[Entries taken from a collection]
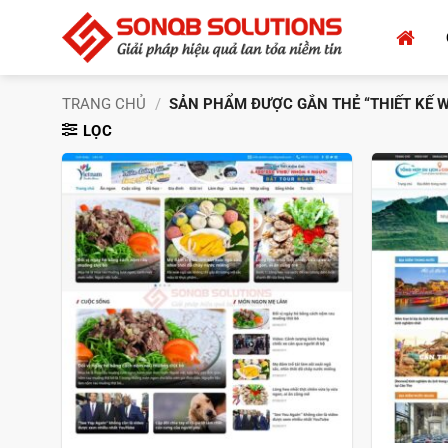
Bỏ
qua
nội
dung
TRANG CHỦ
/
SẢN PHẨM ĐƯỢC GẮN THẺ “THIẾT KẾ WE
LỌC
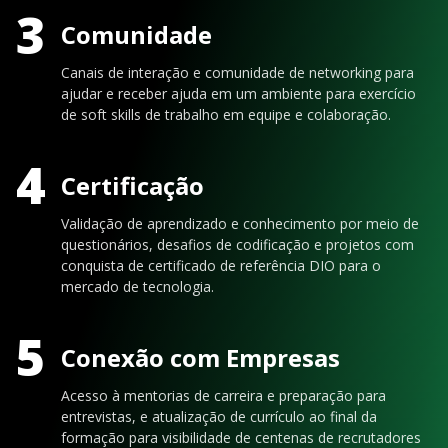
3
Comunidade
Canais de interação e comunidade de networking para
ajudar e receber ajuda em um ambiente para exercício
de soft skills de trabalho em equipe e colaboração.
4
Certificação
Validação de aprendizado e conhecimento por meio de
questionários, desafios de codificação e projetos com
conquista de certificado de referência DIO para o
mercado de tecnologia.
5
Conexão com Empresas
Acesso à mentorias de carreira e preparação para
entrevistas, e atualização de currículo ao final da
formação para visibilidade de centenas de recrutadores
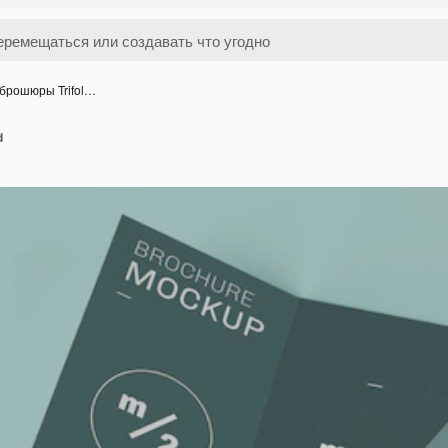
брошюры Trifol…
d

[Assignment] Copy all the lines above that hold the string "para".

[Answer space]
Canais de interação e comunidade de networking para
ajudar e receber ajuda em um ambiente para exercício
conquista de certificado de referência DIO para o
Acesso à mentorias de carreira e preparação para
formação para visibilidade de centenas de recrutadores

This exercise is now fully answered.